Eight informational elements must be disclosed: a statement that the study involves research, as well as a description of the research and its purposes; a description of reasonably foreseeable risks; a description of reasonably expected benefits; disclosure of appropriate alternatives; a statement about maintenance of confidentiality; for research involving more than minimal risks, an explanation about possible compensation if injury occurs; information about how the subject can have pertinent questions answered; and a statement that participation is voluntary (i.e., the refusal to participate involves no penalties or loss of benefits). Subjects should also be given information regarding: unforeseeable risks; circumstances under which the subject's participation will be terminated; additional costs that the subject may incur; the consequences of a subject's decision to withdraw; the dissemination of findings developed during the study that relate to a subject's willingness to continue; and the approximate number of total subjects (Berg, at al.; Title 45, Code of Federal Regulations). Because the consent must be in writing, there has been a tendency to equate giving informed consent with signing a consent form; in reality, informed consent is a legally-mandated process that is merely documented by signing the consent form. During the informed consent process, care must be taken to prevent the therapeutic misconception (Appelbaum, Roth, and Lidz) or institutional and psychosocial factors from undermining subjects' understanding and voluntariness.
One of Belmont Report's principles is that individuals should be respected as autonomous agents and that those with diminished autonomy should be afforded additional protection in research. Mental health research is conducted on a diverse range of mental health conditions, and only some of these conditions diminish autonomy by impairing the decision-making capacity requisite for the informed consent process.
Guidelines that have been developed to protect mentally or cognitively impaired research participants—whether in mental health research projects or not—are relevant for understanding aspects of informed consent in mental health research. Simultaneously, the conflation of mental illness or impairment with incapacity or incompetence must be avoided, not only for conceptual clarity and ethical appropriateness, but also to avoid further stigmatizing those with mental illness. Indeed the 1998 report of the National Bioethics Advisory Commission (NBAC), "Research Involving Subjects with Mental Disorders That May Affect Decision-Making Capacity" has been criticized for perhaps perpetuating discriminatory attitudes by focusing on persons with mental disorders rather than selecting all incapacitated persons as the focus of concern (Oldham, Haimowitz, and Delano, 1999a).

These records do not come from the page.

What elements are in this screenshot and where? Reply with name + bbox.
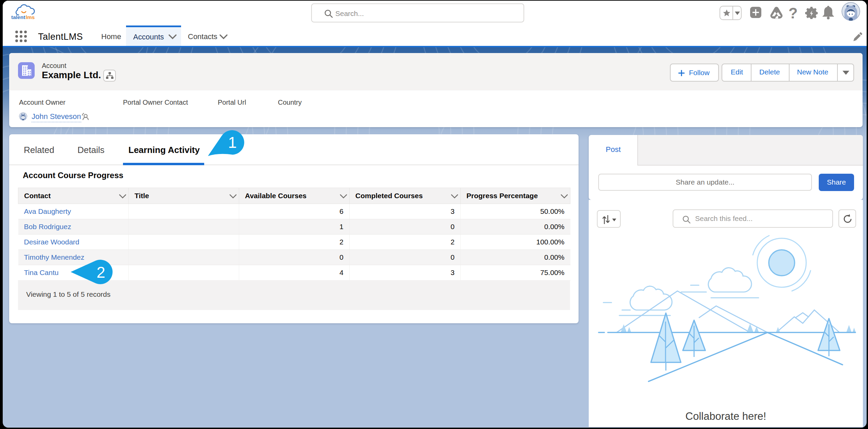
- svg-text:talent: talent: [11, 14, 25, 20]
- svg-text:1: 1: [228, 134, 237, 151]
- svg-text:2: 2: [96, 263, 105, 281]
- svg-text:lms: lms: [26, 14, 35, 20]
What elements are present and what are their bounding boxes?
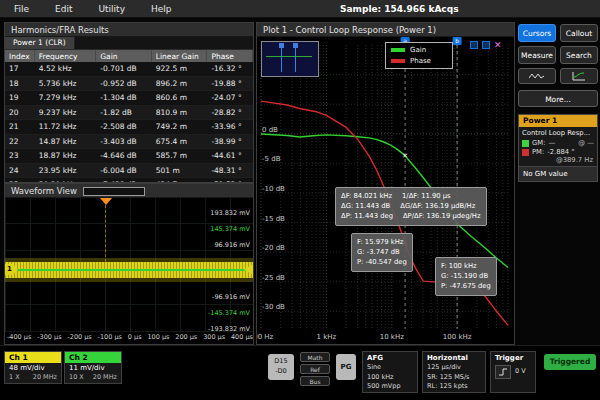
table-cell: 22 (5, 135, 35, 149)
table-cell: 18 (5, 77, 35, 91)
svg-text:-25 dB: -25 dB (262, 274, 285, 282)
menu-file[interactable]: File (14, 4, 29, 14)
thumbnail-gain-trace (266, 56, 312, 57)
svg-text:-10 dB: -10 dB (262, 185, 285, 193)
ch2-label[interactable]: Ch 2 (65, 352, 121, 363)
table-cell: -3.403 dB (96, 135, 152, 149)
bode-plot-area[interactable]: 0 dB-5 dB-10 dB-15 dB-20 dB-25 dB-30 dB1… (257, 37, 514, 344)
results-tab-power1[interactable]: Power 1 (CLR) (5, 37, 75, 49)
thumbnail-cursor-b-handle[interactable] (293, 43, 298, 48)
waveform-voltage-label: -145.374 mV (208, 309, 250, 317)
waveform-display[interactable]: 1 193.832 mV145.374 mV96.916 mV-96.916 m… (5, 198, 253, 332)
plot-panel-title[interactable]: Plot 1 - Control Loop Response (Power 1) (257, 23, 514, 37)
trigger-level: 0 V (515, 367, 526, 376)
results-panel-title[interactable]: Harmonics/FRA Results (5, 23, 253, 37)
digital-channels-button[interactable]: D15 -D0 (268, 354, 294, 380)
waveform-voltage-label: 145.374 mV (210, 225, 250, 233)
plot-close-icon[interactable]: ✕ (494, 40, 502, 50)
menu-help[interactable]: Help (151, 4, 172, 14)
table-row-20[interactable]: 209.237 kHz-1.82 dB810.9 m-28.82 ° (5, 106, 253, 121)
table-row-25[interactable]: 2530.39 kHz-7.438 dB424.7 m-51.52 ° (5, 178, 253, 182)
results-table-body[interactable]: 174.52 kHz-0.701 dB922.5 m-16.32 °185.73… (5, 62, 253, 182)
table-cell: 25 (5, 178, 35, 182)
afg-badge[interactable]: AFG Sine100 kHz500 mVpp (362, 351, 418, 393)
cursor-delta-readout[interactable]: ΔF: 84.021 kHz1/ΔF: 11.90 μsΔG: 11.443 d… (335, 187, 487, 226)
table-cell: 896.2 m (152, 77, 208, 91)
plot-legend[interactable]: GainPhase (385, 42, 453, 69)
pattern-generator-button[interactable]: PG (336, 354, 356, 380)
ch2-badge[interactable]: Ch 2 11 mV/div 10 X 20 MHz (64, 351, 122, 384)
add-bus-button[interactable]: Bus (300, 376, 330, 386)
callout-button[interactable]: Callout (560, 24, 598, 42)
table-cell: 675.4 m (152, 135, 208, 149)
cursors-button[interactable]: Cursors (518, 24, 556, 42)
table-cell: 23 (5, 149, 35, 163)
info-line: 500 mVpp (367, 382, 413, 391)
gm-frequency: @ — (578, 139, 594, 147)
trigger-title: Trigger (495, 353, 531, 363)
gain-color-chip (391, 48, 405, 52)
power1-badge-title[interactable]: Power 1 (519, 115, 597, 127)
plot-badge-icon-button[interactable] (560, 68, 598, 84)
table-cell: 17 (5, 62, 35, 76)
search-button[interactable]: Search (560, 46, 598, 64)
table-row-19[interactable]: 197.279 kHz-1.304 dB860.6 m-24.07 ° (5, 91, 253, 106)
cursor-b-readout[interactable]: F: 100 kHzG: -15.190 dBP: -47.675 deg (435, 257, 497, 296)
more-button[interactable]: More... (518, 90, 598, 107)
plot-overview-thumbnail[interactable] (261, 41, 319, 77)
waveform-view-panel: Waveform View 1 193.832 mV145.374 mV96.9… (4, 183, 254, 345)
table-cell: 20 (5, 106, 35, 120)
waveform-badge-icon-button[interactable] (518, 68, 556, 84)
bottom-settings-bar: Ch 1 48 mV/div 1 X 20 MHz Ch 2 11 mV/div… (0, 345, 600, 400)
table-cell: 4.52 kHz (35, 62, 97, 76)
legend-item-phase: Phase (391, 57, 447, 65)
gm-label: GM: (532, 139, 545, 147)
add-math-button[interactable]: Math (300, 352, 330, 362)
thumbnail-cursor-a-handle[interactable] (279, 43, 284, 48)
measure-button[interactable]: Measure (518, 46, 556, 64)
phase-color-chip (391, 59, 405, 63)
svg-text:0 dB: 0 dB (262, 126, 278, 134)
table-row-17[interactable]: 174.52 kHz-0.701 dB922.5 m-16.32 ° (5, 62, 253, 77)
ch1-label[interactable]: Ch 1 (5, 352, 61, 363)
menu-utility[interactable]: Utility (99, 4, 125, 14)
info-line: SR: 125 MS/s (427, 373, 481, 382)
waveform-voltage-label: 193.832 mV (210, 209, 250, 217)
table-cell: -19.88 ° (207, 77, 253, 91)
power1-measurement-badge[interactable]: Power 1 Control Loop Resp... GM: — @ — P… (518, 114, 598, 182)
table-cell: 7.279 kHz (35, 91, 97, 105)
menu-edit[interactable]: Edit (55, 4, 72, 14)
ch2-probe: 10 X (69, 373, 84, 381)
add-ref-button[interactable]: Ref (300, 364, 330, 374)
cursor-a-readout[interactable]: F: 15.979 kHzG: -3.747 dBP: -40.547 deg (351, 233, 413, 272)
table-row-23[interactable]: 2318.87 kHz-4.646 dB585.7 m-44.61 ° (5, 149, 253, 164)
trigger-position-icon[interactable] (100, 198, 112, 205)
ch1-badge[interactable]: Ch 1 48 mV/div 1 X 20 MHz (4, 351, 62, 384)
table-row-21[interactable]: 2111.72 kHz-2.508 dB749.2 m-33.96 ° (5, 120, 253, 135)
horizontal-badge[interactable]: Horizontal 125 μs/divSR: 125 MS/sRL: 125… (422, 351, 486, 393)
thumbnail-cursor-b-line (295, 46, 296, 72)
table-row-24[interactable]: 2423.95 kHz-6.004 dB501 m-48.31 ° (5, 164, 253, 179)
ch2-trace[interactable] (5, 269, 253, 271)
table-cell: 11.72 kHz (35, 120, 97, 134)
waveform-time-label: 400 μs (231, 333, 253, 341)
table-row-22[interactable]: 2214.87 kHz-3.403 dB675.4 m-38.99 ° (5, 135, 253, 150)
svg-text:✕: ✕ (402, 152, 408, 160)
waveform-zoom-scrollbar[interactable] (83, 187, 145, 196)
table-cell: -2.508 dB (96, 120, 152, 134)
plot-resize-icon[interactable] (482, 41, 490, 49)
plot-tool-icon[interactable] (470, 41, 478, 49)
trigger-badge[interactable]: Trigger 0 V (490, 351, 536, 393)
thumbnail-cursor-a-line (281, 46, 282, 72)
add-math-ref-bus-column: MathRefBus (300, 352, 330, 386)
ch2-bandwidth: 20 MHz (93, 373, 117, 381)
afg-settings: Sine100 kHz500 mVpp (367, 363, 413, 391)
info-line: RL: 125 kpts (427, 382, 481, 391)
table-cell: 860.6 m (152, 91, 208, 105)
table-row-18[interactable]: 185.736 kHz-0.952 dB896.2 m-19.88 ° (5, 77, 253, 92)
mini-waveform-icon (529, 72, 545, 80)
control-loop-plot-panel: Plot 1 - Control Loop Response (Power 1)… (256, 22, 515, 345)
table-cell: -0.952 dB (96, 77, 152, 91)
waveform-time-label: -100 μs (98, 333, 122, 341)
pm-color-chip (522, 149, 529, 156)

Perhaps recognizing that special protections may themselves be stigmatizing, the Federal Code or "Common Rule" does not identify the mentally ill as a vulnerable group in need of such protections. Special guidelines do address research with children (considered a vulnerable group) and on substance abuse (Office for Protection From Research Risks). As part of the informed consent process, researchers must be prepared to address, perhaps with federal certificates of confidentiality (Title 42, Code of Federal Regulations), and at least in disclosure of the psychosocial and economic risks of participation (McEnvoy and Keefe), the stigma that attaches to mental illness and to substance abuse (Gorelick, Rickens, and Bonkovsky). Because substance abuse and mental illness may impugn both decisional capacity and behavior control (and thus voluntariness), researchers may need to turn to surrogate decision makers in the consent process. Further, researchers must be cognizant that parents of children with mental disorders are also frequently stigmatized (Jensen, Fisher, and Hoagwood).

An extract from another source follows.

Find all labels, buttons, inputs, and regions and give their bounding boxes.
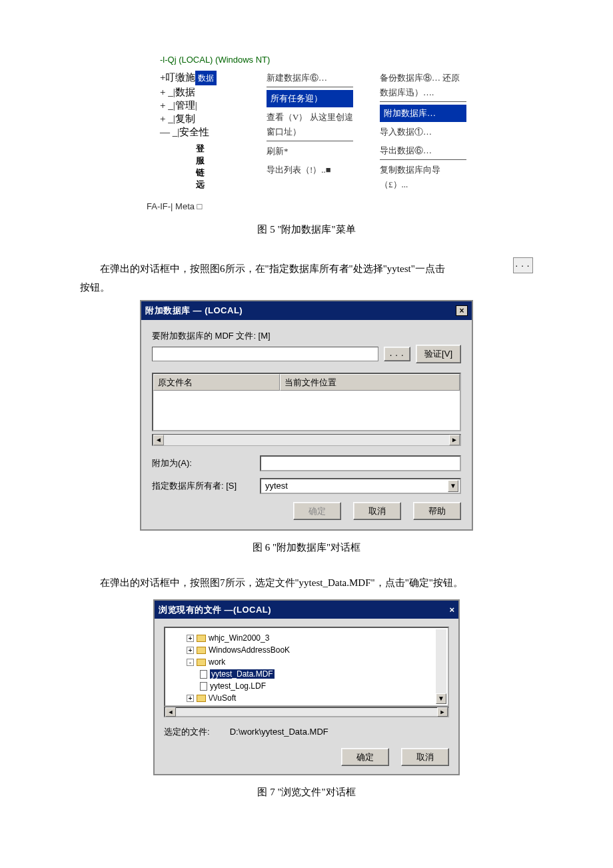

Thus, informed consent for mental health research is complicated, first, by the need to determine when mental illness or impairment renders patients incapable of giving informed consent (or refusal) and when it does not; second, by the institutional contexts of much psychiatric research and the myriad pressures that may impugn the voluntariness of such decisions; third, by the need for research to develop effective treatment for mental illness to alleviate the suffering it causes; and finally, by the difficulty that surrogates might have in appreciating the situation of those with mental illness so that they may decide as prospective subjects would if they were competent to do so.

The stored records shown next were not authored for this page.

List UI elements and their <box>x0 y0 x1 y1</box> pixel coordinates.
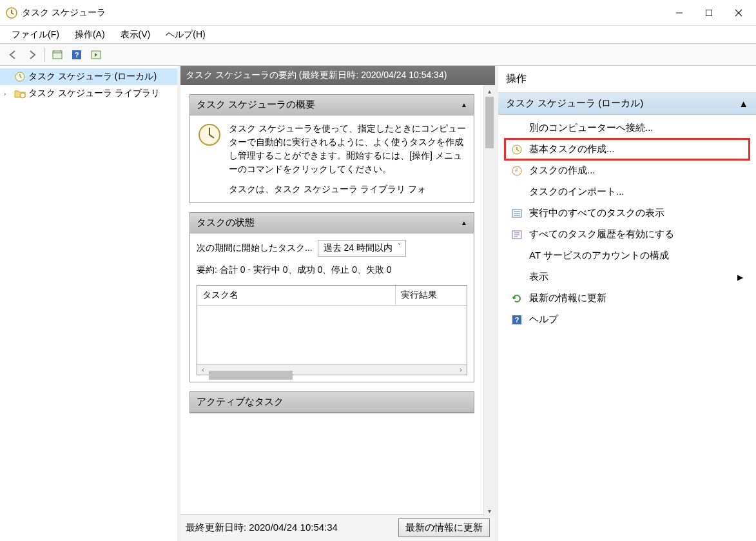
svg-text:?: ? <box>75 51 79 59</box>
action-help[interactable]: ? ヘルプ <box>505 309 750 330</box>
tree-root-node[interactable]: タスク スケジューラ (ローカル) <box>0 68 177 85</box>
action-view-submenu[interactable]: 表示 ▶ <box>505 266 750 288</box>
chevron-right-icon: ▶ <box>737 273 743 282</box>
window-controls <box>664 3 753 23</box>
active-tasks-head[interactable]: アクティブなタスク <box>190 392 474 413</box>
action-show-running-tasks[interactable]: 実行中のすべてのタスクの表示 <box>505 202 750 224</box>
scroll-down-icon[interactable]: ▾ <box>484 505 495 516</box>
list-icon <box>511 208 523 219</box>
overview-body: タスク スケジューラを使って、指定したときにコンピューターで自動的に実行されるよ… <box>229 122 467 176</box>
toolbar-separator <box>44 48 45 62</box>
status-period-label: 次の期間に開始したタスク... <box>197 242 313 254</box>
help-icon: ? <box>511 314 523 326</box>
col-task-result[interactable]: 実行結果 <box>396 286 467 305</box>
status-title: タスクの状態 <box>197 217 255 229</box>
action-label: 表示 <box>529 271 548 283</box>
blank-icon <box>511 186 523 198</box>
active-tasks-section: アクティブなタスク <box>189 391 474 413</box>
blank-icon <box>511 123 523 134</box>
status-period-select[interactable]: 過去 24 時間以内 <box>318 240 406 257</box>
actions-list: 別のコンピューターへ接続... 基本タスクの作成... タスクの作成... タス… <box>498 115 756 333</box>
action-label: 基本タスクの作成... <box>529 143 615 155</box>
scroll-thumb[interactable] <box>209 371 293 380</box>
menubar: ファイル(F) 操作(A) 表示(V) ヘルプ(H) <box>0 26 756 44</box>
task-table-header: タスク名 実行結果 <box>197 286 467 306</box>
action-import-task[interactable]: タスクのインポート... <box>505 181 750 202</box>
center-pane: タスク スケジューラの要約 (最終更新日時: 2020/04/24 10:54:… <box>180 66 498 541</box>
center-vscroll[interactable]: ▴ ▾ <box>483 85 495 516</box>
action-label: 実行中のすべてのタスクの表示 <box>529 207 664 219</box>
clock-icon <box>14 71 26 83</box>
scroll-up-icon[interactable]: ▴ <box>484 85 495 97</box>
minimize-button[interactable] <box>664 3 694 23</box>
overview-section: タスク スケジューラの概要 ▲ タスク スケジューラを使って、指定したときにコン… <box>189 94 474 203</box>
tree-expand-icon[interactable]: › <box>4 90 12 97</box>
actions-group-title: タスク スケジューラ (ローカル) <box>506 97 643 110</box>
overview-content: タスク スケジューラを使って、指定したときにコンピューターで自動的に実行されるよ… <box>190 115 474 202</box>
refresh-icon <box>511 293 523 304</box>
nav-back-button[interactable] <box>4 46 22 64</box>
status-summary: 要約: 合計 0 - 実行中 0、成功 0、停止 0、失敗 0 <box>197 264 467 276</box>
overview-section-head[interactable]: タスク スケジューラの概要 ▲ <box>190 95 474 115</box>
vscroll-thumb[interactable] <box>485 97 494 148</box>
maximize-button[interactable] <box>694 3 724 23</box>
toolbar-properties-button[interactable] <box>48 46 66 64</box>
action-at-account-config[interactable]: AT サービスのアカウントの構成 <box>505 245 750 266</box>
status-section-head[interactable]: タスクの状態 ▲ <box>190 213 474 233</box>
main-area: タスク スケジューラ (ローカル) › タスク スケジューラ ライブラリ タスク… <box>0 66 756 541</box>
action-label: 別のコンピューターへ接続... <box>529 122 654 134</box>
collapse-caret-icon: ▲ <box>461 219 467 226</box>
task-new-icon <box>511 165 523 177</box>
nav-forward-button[interactable] <box>23 46 41 64</box>
titlebar: タスク スケジューラ <box>0 0 756 26</box>
app-clock-icon <box>5 6 18 19</box>
action-label: タスクのインポート... <box>529 186 625 198</box>
toolbar: ? <box>0 44 756 66</box>
action-label: ヘルプ <box>529 313 558 326</box>
action-label: 最新の情報に更新 <box>529 292 606 304</box>
toolbar-help-button[interactable]: ? <box>68 46 86 64</box>
toolbar-panel-button[interactable] <box>87 46 105 64</box>
window-title: タスク スケジューラ <box>22 7 664 19</box>
action-refresh[interactable]: 最新の情報に更新 <box>505 288 750 309</box>
task-table-body <box>197 306 467 364</box>
task-table: タスク名 実行結果 ‹ › <box>197 285 467 375</box>
blank-icon <box>511 271 523 283</box>
action-create-task[interactable]: タスクの作成... <box>505 160 750 181</box>
overview-title: タスク スケジューラの概要 <box>197 99 315 111</box>
menu-file[interactable]: ファイル(F) <box>4 26 67 43</box>
scroll-left-icon[interactable]: ‹ <box>197 366 209 373</box>
svg-rect-5 <box>53 51 62 59</box>
close-button[interactable] <box>724 3 753 23</box>
status-content: 次の期間に開始したタスク... 過去 24 時間以内 要約: 合計 0 - 実行… <box>190 233 474 382</box>
active-tasks-title: アクティブなタスク <box>197 396 284 408</box>
action-connect-computer[interactable]: 別のコンピューターへ接続... <box>505 117 750 139</box>
tree-pane: タスク スケジューラ (ローカル) › タスク スケジューラ ライブラリ <box>0 66 180 541</box>
collapse-caret-icon: ▲ <box>739 98 748 109</box>
clock-new-icon <box>511 144 523 155</box>
history-icon <box>511 229 523 241</box>
menu-help[interactable]: ヘルプ(H) <box>158 26 213 43</box>
last-update-label: 最終更新日時: 2020/04/24 10:54:34 <box>186 522 393 534</box>
collapse-caret-icon: ▲ <box>461 101 467 108</box>
tree-library-label: タスク スケジューラ ライブラリ <box>28 88 160 99</box>
clock-large-icon <box>197 122 222 148</box>
refresh-button[interactable]: 最新の情報に更新 <box>398 518 490 537</box>
action-enable-history[interactable]: すべてのタスク履歴を有効にする <box>505 224 750 245</box>
action-label: AT サービスのアカウントの構成 <box>529 250 669 262</box>
scroll-right-icon[interactable]: › <box>455 366 467 373</box>
action-create-basic-task[interactable]: 基本タスクの作成... <box>505 139 750 160</box>
blank-icon <box>511 250 523 262</box>
svg-rect-2 <box>706 10 712 15</box>
task-table-hscroll[interactable]: ‹ › <box>197 364 467 375</box>
actions-group-head[interactable]: タスク スケジューラ (ローカル) ▲ <box>498 93 756 115</box>
tree-library-node[interactable]: › タスク スケジューラ ライブラリ <box>0 85 177 102</box>
center-header: タスク スケジューラの要約 (最終更新日時: 2020/04/24 10:54:… <box>180 66 495 85</box>
action-label: タスクの作成... <box>529 164 596 177</box>
svg-text:?: ? <box>515 316 519 324</box>
menu-action[interactable]: 操作(A) <box>67 26 113 43</box>
menu-view[interactable]: 表示(V) <box>113 26 159 43</box>
col-task-name[interactable]: タスク名 <box>197 286 396 305</box>
svg-point-11 <box>20 93 25 98</box>
overview-body2: タスクは、タスク スケジューラ ライブラリ フォ <box>229 182 467 196</box>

Recognizing that some research potentially benefiting the mentally infirm cannot be conducted with any other group, the National Commission for the Protection of Human Subjects of Biomedical and Behavioral Research, created in 1974, sought ethical means to include in research subjects incapable of giving consent. In two reports (1977 and 1978), the Commission recommended that research involving children and the institutionalized mentally infirm be placed in three categories according to level of risk presented: minimal risk, minor increase over minimal risk, and more than a minor increase. Contrary to provisions in both the Nuremberg Code and the Declaration of Helsinki, the Commission concluded that subjects incapable of giving informed consent could be enrolled in both studies that offered the potential of direct benefit and studies that did not offer such a prospect, so long as the burdens and risks of participation did not exceed a certain level. Also proposed were provisions for incapable participants to assent or object to study participation (i.e., to say "yes" or "no" when asked about willingness to participate); such a recommendation is in keeping with the current Council for International Organizations of Medical Sciences (CIOMS) comment that incapable subjects' objections to participation must be respected except in the rarest instance involving direct therapeutic benefit to the subject and the absence of alternative therapy. The Commission also recommended that institutional review boards (IRBs) appoint an auditor to assure the adequacy of the consent process for research involving more than minimal risk, and that informed consent be obtained from the incompetent patient's legal guardian, which parallels provisions of the current version of the Declaration of Helsinki. While a substantial number of the Commission's recommendations regarding research with children were adopted as part of the Common Rule, due to a lack of consensus and concerns about auditing the informed consent process, its recommendations regarding the mentally infirm were not adopted.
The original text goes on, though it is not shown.